How to migrate from WordPress to Jekyll

In this article I’m going to describe how I converted my WordPress blog to Jekyll static pages using custom C#. I initially tried to find some tool or WordPress plugin that did the trick. But due to various reasons I wrote about before, I had to create my own tool.

Why Jekyll

I’ve migrated from platform to platform in the past, but in recent years I’ve started to love markdown so much, that I really have a feeling this is going to be the last time I actually migrate/convert all my posts into another format for the last time. Next time I can just use another template or another platform, but the markdown stays the same.

So I needed a static site generator that converts my markdown into static web pages, that I could then host in GitHub docs or a Azure static web app. Two of the most popular seem to be Jekyll and Hugo at the moment, but Jekyll seems to be the more used, have more templates, plugins, etc. So I decided to use Jekyll.

Hosting Jekyll locally on Windows

I really wanted to run Jekyll locally, especially while testing. I need to be able to have a look at the generated markdown from my tool, but also the generated static pages, until I’m happy with the end result. But having it available while writing new posts (like this one) isn’t bad either.

Normally I’m not that happy about installing tools and runtimes like Ruby and others, but I decided I’d just have to go for it. I used the easiest way according to the docs and installed Ruby and Jekyll using the RubyInstaller.

After installing everything, you can simple run the following command to convert the markdown into static webpages and host them locally.

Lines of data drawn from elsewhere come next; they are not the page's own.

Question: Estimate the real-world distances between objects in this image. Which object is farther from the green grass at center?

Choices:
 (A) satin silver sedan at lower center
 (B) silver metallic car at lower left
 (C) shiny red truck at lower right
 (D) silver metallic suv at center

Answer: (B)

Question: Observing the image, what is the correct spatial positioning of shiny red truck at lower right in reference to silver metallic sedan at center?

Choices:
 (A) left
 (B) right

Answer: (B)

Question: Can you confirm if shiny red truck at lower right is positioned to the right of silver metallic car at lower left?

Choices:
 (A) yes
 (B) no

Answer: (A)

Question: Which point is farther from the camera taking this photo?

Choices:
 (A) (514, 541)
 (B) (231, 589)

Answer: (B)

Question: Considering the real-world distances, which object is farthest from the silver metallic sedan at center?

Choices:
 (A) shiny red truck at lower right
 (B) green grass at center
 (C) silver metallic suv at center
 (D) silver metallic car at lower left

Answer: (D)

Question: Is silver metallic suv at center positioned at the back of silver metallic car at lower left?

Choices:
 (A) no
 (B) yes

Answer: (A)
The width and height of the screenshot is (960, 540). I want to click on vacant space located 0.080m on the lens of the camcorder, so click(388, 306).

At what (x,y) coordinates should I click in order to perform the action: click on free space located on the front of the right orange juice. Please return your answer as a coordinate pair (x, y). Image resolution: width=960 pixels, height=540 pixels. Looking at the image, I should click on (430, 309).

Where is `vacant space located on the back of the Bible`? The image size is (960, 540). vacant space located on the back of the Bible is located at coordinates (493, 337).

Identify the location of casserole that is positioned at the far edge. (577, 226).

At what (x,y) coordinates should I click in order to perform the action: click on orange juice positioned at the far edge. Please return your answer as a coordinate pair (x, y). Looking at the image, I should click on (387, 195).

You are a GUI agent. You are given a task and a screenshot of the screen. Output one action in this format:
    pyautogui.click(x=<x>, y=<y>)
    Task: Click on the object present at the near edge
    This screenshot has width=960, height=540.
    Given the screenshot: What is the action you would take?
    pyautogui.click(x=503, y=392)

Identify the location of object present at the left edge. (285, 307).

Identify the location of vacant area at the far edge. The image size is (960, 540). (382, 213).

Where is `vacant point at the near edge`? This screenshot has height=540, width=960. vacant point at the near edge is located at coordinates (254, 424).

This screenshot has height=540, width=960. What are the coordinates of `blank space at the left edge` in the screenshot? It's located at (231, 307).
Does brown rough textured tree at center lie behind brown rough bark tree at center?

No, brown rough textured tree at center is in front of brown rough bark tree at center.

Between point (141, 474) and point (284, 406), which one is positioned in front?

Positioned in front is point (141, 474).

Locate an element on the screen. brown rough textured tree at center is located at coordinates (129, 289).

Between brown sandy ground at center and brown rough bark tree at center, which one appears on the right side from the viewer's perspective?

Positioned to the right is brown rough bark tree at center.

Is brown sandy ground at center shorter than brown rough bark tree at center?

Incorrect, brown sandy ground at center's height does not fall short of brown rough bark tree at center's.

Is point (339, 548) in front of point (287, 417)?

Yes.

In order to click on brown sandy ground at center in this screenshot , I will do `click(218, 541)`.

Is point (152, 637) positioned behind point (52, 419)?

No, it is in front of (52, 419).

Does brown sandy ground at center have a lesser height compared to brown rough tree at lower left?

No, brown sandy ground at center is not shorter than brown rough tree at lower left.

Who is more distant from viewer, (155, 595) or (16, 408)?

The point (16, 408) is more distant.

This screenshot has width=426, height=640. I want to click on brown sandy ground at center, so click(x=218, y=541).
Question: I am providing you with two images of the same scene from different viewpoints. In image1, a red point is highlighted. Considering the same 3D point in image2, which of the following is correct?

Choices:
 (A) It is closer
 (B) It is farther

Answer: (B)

jekyll servce --incremental

The incremental parameter is so that when you updated only a single markdown file, the page based on that markdown file is regenerated, but all other pages aren’t. But if you start modifying templates or even configuration, you’ll most likely have to restart the entire generation again. Either way, the more pages you have, the more time it takes to generate all pages. So from time to time I deleted most pages and had my WordPressConverter convert only one or two markdown files again. That worked pretty solid.

Accessing WordPress data

I started using WordpressPCL NuGet package to access the data of my weblog. It allows me to go through every single post or a bunch of posts and paging through the entire list. I already knew I had to do a lot of converting to markdown. I’ll get back to that later, but I wanted to try and convert a single post at a time so I could make adjustments and test again if it came out alright.

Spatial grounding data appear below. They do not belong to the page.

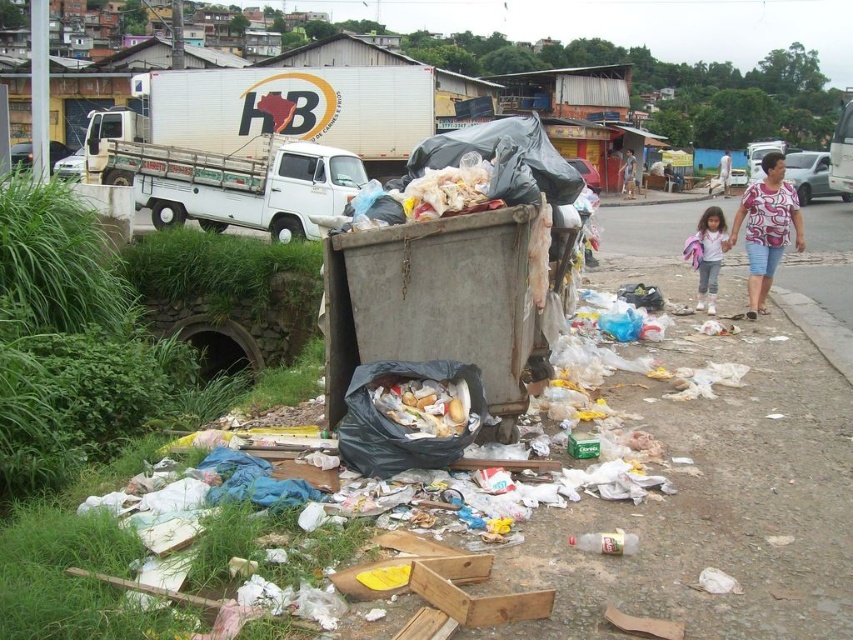 Does white matte truck at upper center appear over white printed shirt at right?

Yes, white matte truck at upper center is above white printed shirt at right.

Between point (193, 109) and point (737, 212), which one is positioned behind?

Positioned behind is point (193, 109).

Measure the distance between white matte truck at upper center and camera.

white matte truck at upper center and camera are 17.02 meters apart.

I want to click on white matte truck at upper center, so click(x=271, y=113).

Which of these two, white printed shirt at right or light brown shorts at lower right, stands shorter?

Standing shorter between the two is white printed shirt at right.

Is point (785, 225) positioned after point (724, 154)?

No, it is in front of (724, 154).

Identify the location of white printed shirt at right. (766, 227).

Is white matte truck at upper center bigger than white matte truck at left?

Yes, white matte truck at upper center is bigger than white matte truck at left.

Between white matte truck at upper center and white matte truck at left, which one is positioned higher?

white matte truck at upper center is above.

Is point (425, 128) positioned in front of point (334, 173)?

No, it is behind (334, 173).

This screenshot has width=853, height=640. I want to click on white matte truck at upper center, so click(271, 113).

If you haven’t started yet, Andrew Lock described a great way to keep track of where you are in the migration process. He basically downloaded all his posts first. Then when he starts the migration, he keeps track of where he is and stores the checkpoint locally. The result is that the code can figure out by itself if it should convert something. The reason is he started posting comments to GitHub discussions and the throttling in GitHub makes that process stop quite a few times. I already wrote 95% of all code by the time I started posting comments to GitHub and didn’t feel like implementing this checkpointing, as I also had other options. Not as elegant as his checkpoints, but mine worked as well.

Anyway, here’s the code to start reading from Wordpress and loop through all the posts.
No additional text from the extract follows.